Carry-On Suitcase

Because I was born at the tail end of the 1970s, I can remember a time when the default settings for luggage didn’t involve wheels. Instead, you had to carry your suitcase by a handle.

And the valise, to use a grandparental term, would be constructed out of sturdy materials that made the item weigh, no matter the size, a minimum of 45 pounds even before anything was placed inside. Thick metal buckles opened and closed the suitcase, and the sides would be covered in coarse fabric or artificial leather in tan, burgundy, or light blue.

Basically, every piece of luggage resembled the interior of a 1985 Buick LeSabre, the crucial difference being that nobody expected you to move a Buick without the benefit of wheels.

I don’t recall when, exactly, the whole world finally came to its senses and switched to rolling suitcases, but it was one of those no-duh phenomena where we were all like, Well, that was obvious—what took so long?

To tell you the truth, it was a lot like when I came out of the closet. 

My older sister’s Barbie dolls lived in one of those old-timey suitcases (carry-on size, light blue) when we were children.
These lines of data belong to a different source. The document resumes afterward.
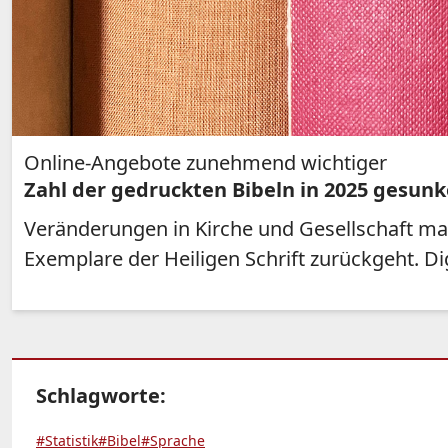
Online-Angebote zunehmend wichtiger
Zahl der gedruckten Bibeln in 2025 gesun
Veränderungen in Kirche und Gesellschaft mach
Exemplare der Heiligen Schrift zurückgeht. D
Schlagworte:
#Statistik
#Bibel
#Sprache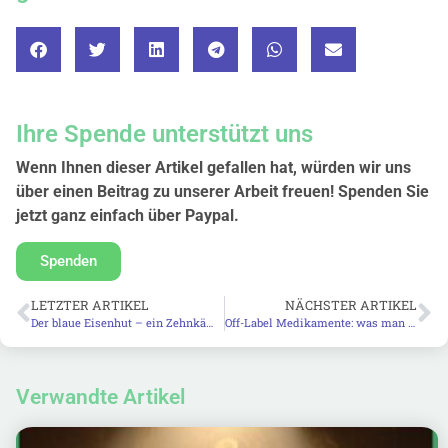
Ihre Spende unterstützt uns
Wenn Ihnen dieser Artikel gefallen hat, würden wir uns
über einen Beitrag zu unserer Arbeit freuen! Spenden Sie
jetzt ganz einfach über Paypal.
Spenden
LETZTER ARTIKEL
NÄCHSTER ARTIKEL
Der blaue Eisenhut – ein Zehnkämpfer der Homöopathie
Off-Label Medikamente: was man darüber wissen sollte
Verwandte Artikel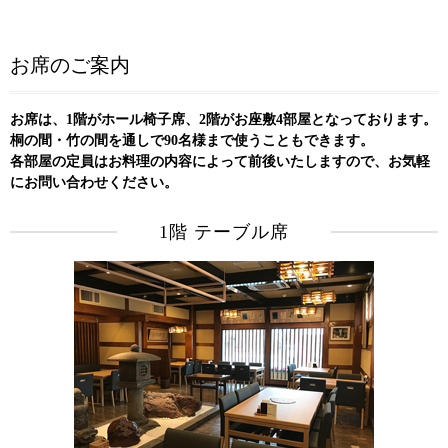
お席のご案内
お席は、1階がホール椅子席、2階がお座敷4部屋となっております。
桐の間・竹の間を通しで90名様まで使うこともできます。
各部屋の定員はお料理の内容によって前後いたしますので、お気軽
にお問い合わせください。
1階 テーブル席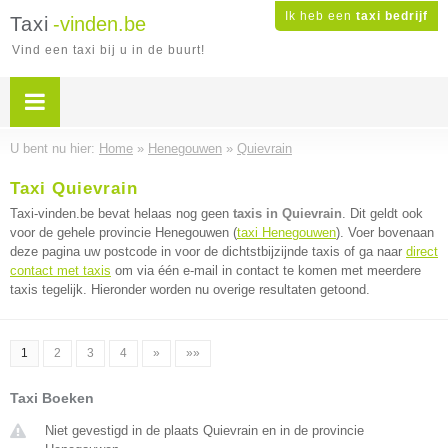
Ik heb een
taxi bedrijf
Taxi
-vinden.be
Vind een taxi bij u in de buurt!
U bent nu hier:
Home
»
Henegouwen
»
Quievrain
Taxi Quievrain
Taxi-vinden.be bevat helaas nog geen
taxis in Quievrain
. Dit geldt ook
voor de gehele provincie Henegouwen (
taxi Henegouwen
). Voer bovenaan
deze pagina uw postcode in voor de dichtstbijzijnde taxis of ga naar
direct
contact met taxis
om via één e-mail in contact te komen met meerdere
taxis tegelijk. Hieronder worden nu overige resultaten getoond.
1
2
3
4
»
»»
Taxi Boeken
Niet gevestigd in de plaats Quievrain en in de provincie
The suitcase was no longer used for travel. I believe the luggage once belonged to my mother. Some of the dolls in the collection were hers from when she was a kid.

When my sister let me join her Barbie playtime, though, we never had much use for the dolls from the ‘60s. With all due respect to my mom and the good people of Mattel, the outmoded clothes and hair-helmet bubble cut of the Bay of Pigs–era Barbie struck us—well, me—as less glamorous than the doll’s more recent iterations of the ‘80s.
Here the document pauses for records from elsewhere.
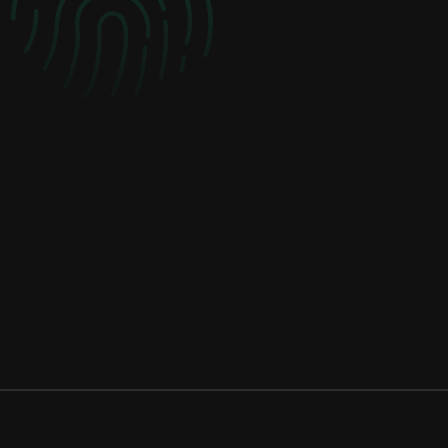
Com estabilidade
excepcional, alto
desempenho e
suporte ao cliente
profissional, o
BestProxy ajuda
empresas a otimizar
operações e
impulsionar o
crescimento.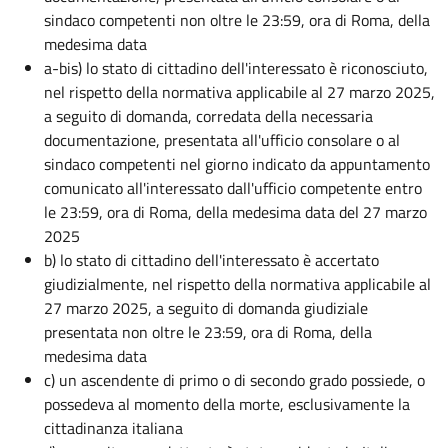
sindaco competenti non oltre le 23:59, ora di Roma, della
medesima data
a-bis) lo stato di cittadino dell'interessato è riconosciuto,
nel rispetto della normativa applicabile al 27 marzo 2025,
a seguito di domanda, corredata della necessaria
documentazione, presentata all'ufficio consolare o al
sindaco competenti nel giorno indicato da appuntamento
comunicato all'interessato dall'ufficio competente entro
le 23:59, ora di Roma, della medesima data del 27 marzo
2025
b) lo stato di cittadino dell'interessato è accertato
giudizialmente, nel rispetto della normativa applicabile al
27 marzo 2025, a seguito di domanda giudiziale
presentata non oltre le 23:59, ora di Roma, della
medesima data
c) un ascendente di primo o di secondo grado possiede, o
possedeva al momento della morte, esclusivamente la
cittadinanza italiana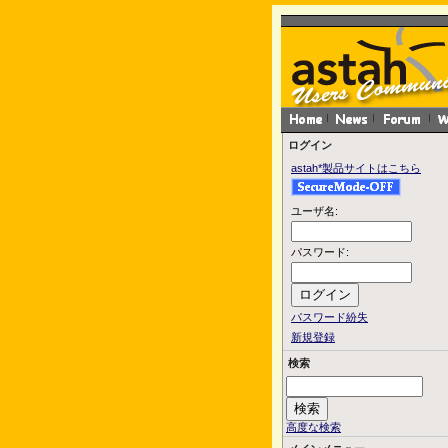
ログイン
astah*製品サイトはこちら
ユーザ名:
パスワード:
パスワード紛失
新規登録
検索
高度な検索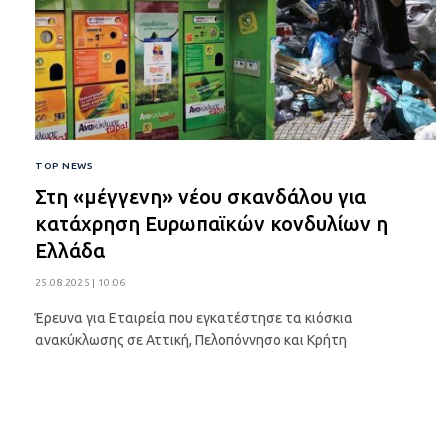
TOP NEWS
Στη «μέγγενη» νέου σκανδάλου για
κατάχρηση Ευρωπαϊκών κονδυλίων η
Ελλάδα
25.08.2025 | 10:06
Έρευνα για Εταιρεία που εγκατέστησε τα κιόσκια
ανακύκλωσης σε Αττική, Πελοπόννησο και Κρήτη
We hardly ever sent ‘60s Barbie out on the town for dates with Ken (speaking of being in the closet). All she ever did on a Saturday night was back-comb that bubble cut at home. And for what? She never got any suitors at the suitcase.

I know Barbie now leads a rewarding life filled with diversity and inclusion and high fashion and STEM research and Instagram influencing, but her options were pretty limited back in my sister’s bedroom in Springdale, Arkansas.
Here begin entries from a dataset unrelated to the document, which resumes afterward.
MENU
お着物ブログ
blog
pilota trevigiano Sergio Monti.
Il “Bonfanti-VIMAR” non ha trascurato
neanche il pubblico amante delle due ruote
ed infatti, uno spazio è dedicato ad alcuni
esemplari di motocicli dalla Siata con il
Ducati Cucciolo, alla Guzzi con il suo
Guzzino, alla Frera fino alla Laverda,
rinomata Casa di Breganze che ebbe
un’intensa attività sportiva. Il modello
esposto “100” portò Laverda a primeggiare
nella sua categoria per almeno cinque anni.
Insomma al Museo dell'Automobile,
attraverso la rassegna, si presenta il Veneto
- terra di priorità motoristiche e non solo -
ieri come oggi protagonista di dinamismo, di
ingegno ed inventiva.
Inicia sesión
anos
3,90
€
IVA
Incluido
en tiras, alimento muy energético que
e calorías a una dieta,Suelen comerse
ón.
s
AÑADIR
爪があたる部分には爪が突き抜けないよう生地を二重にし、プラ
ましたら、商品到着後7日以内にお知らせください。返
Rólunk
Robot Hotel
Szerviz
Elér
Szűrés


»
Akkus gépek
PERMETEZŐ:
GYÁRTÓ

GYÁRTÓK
These days, all my suitcases have wheels and none of them serve as dollhouses. When my husband and I aren’t out on the road, the luggage we currently own isn’t used to store anything but more luggage.

We have three suitcases in three sizes—small, medium, and large—and most of the time we keep them in our closet, with the large suitcase housing the medium, which houses the small, which holds weekender and overnight bags.

Actually, now that I think of it, that sounds like nesting dolls, so I guess ol’ ‘60s Barbie’s got herself a legacy after all.

Since I work in travel media, I have to take flights by myself a fair amount. To avoid having to check a bag at the airport, I prefer the smallest suitcase because I can carry it onto the plane with me. I’m not very organized when it comes to packing, though, so I usually require the assistance of my spouse with that task.

If I ever pack by myself like a big boy and find that everything is fitting perfectly, that usually means I’m forgetting something major. One time, for instance, I arrived at my destination only to find that I had forgotten to pack pants and would therefore need to go shopping, wear the same jeans I was wearing every day for a week, or go bottomless like Winnie the Pooh.

Honestly, sometimes I think it’s a wonder I’m allowed to retain my own power of attorney.